» **Saved entries**
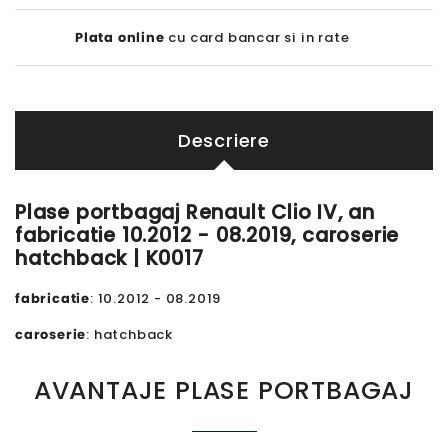
Plata online
cu card bancar si in rate
Descriere
Plase portbagaj Renault Clio IV, an
fabricatie 10.2012 - 08.2019, caroserie
hatchback | K0017
fabricatie
: 10.2012 - 08.2019
caroserie
: hatchback
AVANTAJE PLASE PORTBAGAJ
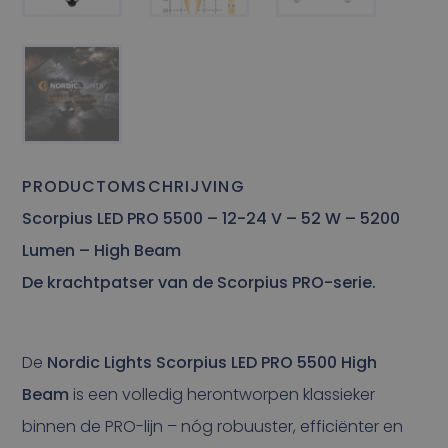
PRODUCTOMSCHRIJVING
Scorpius LED PRO 5500 – 12-24 V – 52 W – 5200
Lumen – High Beam
De krachtpatser van de Scorpius PRO-serie.
De
Nordic Lights Scorpius LED PRO 5500 High
Beam
is een volledig herontworpen klassieker
binnen de PRO-lijn – nóg robuuster, efficiënter en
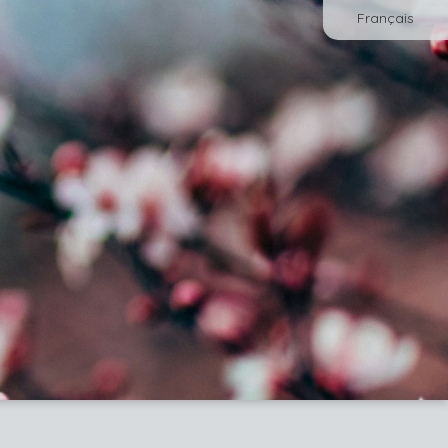
Français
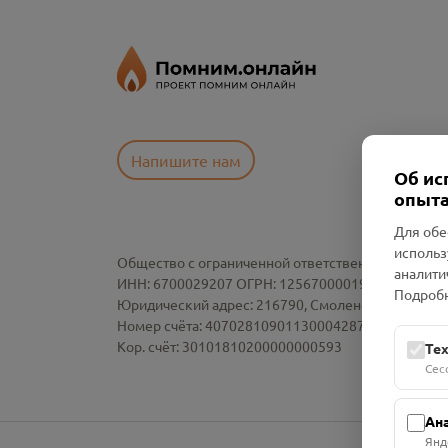
Напишите нам
Об ис
опыта
Для обе
использ
Общество с ограниченной ответственностью «См
аналити
ИНН: 6700029207 ОГРН: 1256700001986
Подробн
Юридический адрес: 216790, Смоленская область, р-
Номер счёта: 40702810901130004287 в АО "АЛЬ
Кор. счёт: 30101810200000000593
Те
Сес
Ан
Янд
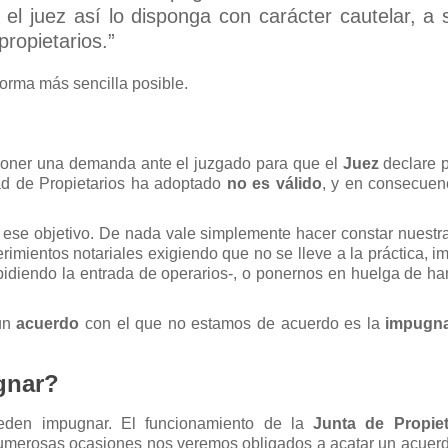
l juez así lo disponga con carácter cautelar, a s
ropietarios.”
forma más sencilla posible.
rponer una demanda ante el juzgado para que el
Juez
declare 
d de Propietarios ha adoptado
no es válido
, y en consecuen
r ese objetivo. De nada vale simplemente hacer constar nuestra
ientos notariales exigiendo que no se lleve a la práctica, im
pidiendo la entrada de operarios-, o ponernos en huelga de ha
 un
acuerdo
con el que no estamos de acuerdo es la
impugn
gnar?
den impugnar. El funcionamiento de la
Junta de Propiet
umerosas ocasiones nos veremos obligados a acatar un acuer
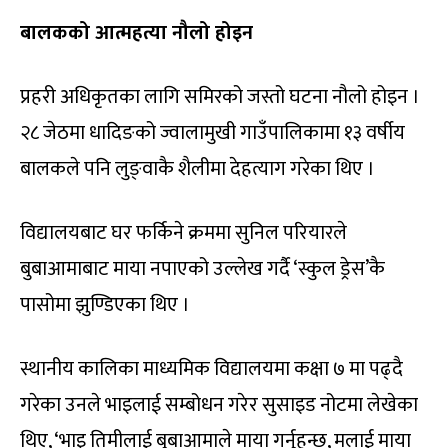
बालकको आत्महत्या नौलो होइन
प्रहरी अधिकृतका लागि समिरको जस्तो घटना नौलो होइन ।
२८ जेठमा धादिङको ज्वालामुखी गाउँपालिकामा १३ वर्षीय
बालकले पनि लुङ्वाकै शैलीमा देहत्याग गरेका थिए ।
विद्यालयबाट घर फर्किने क्रममा सुनिल परियारले
बुबाआमाबाट माया नपाएको उल्लेख गर्दै ‘स्कुल ड्रेस’कै
पासोमा झुण्डिएका थिए ।
स्थानीय कालिका माध्यमिक विद्यालयमा कक्षा ७ मा पढ्दै
गरेका उनले भाइलाई सम्बोधन गरेर सुसाइड नोटमा लेखेका
थिए, ‘भाइ तिमीलाई बुबाआमाले माया गर्नुहुन्छ, मलाई माया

» **Task requirements**
Copy every line from the entries that contains the word "acuerdo".

» **Result below**
acuerdo
con el que no estamos de acuerdo es la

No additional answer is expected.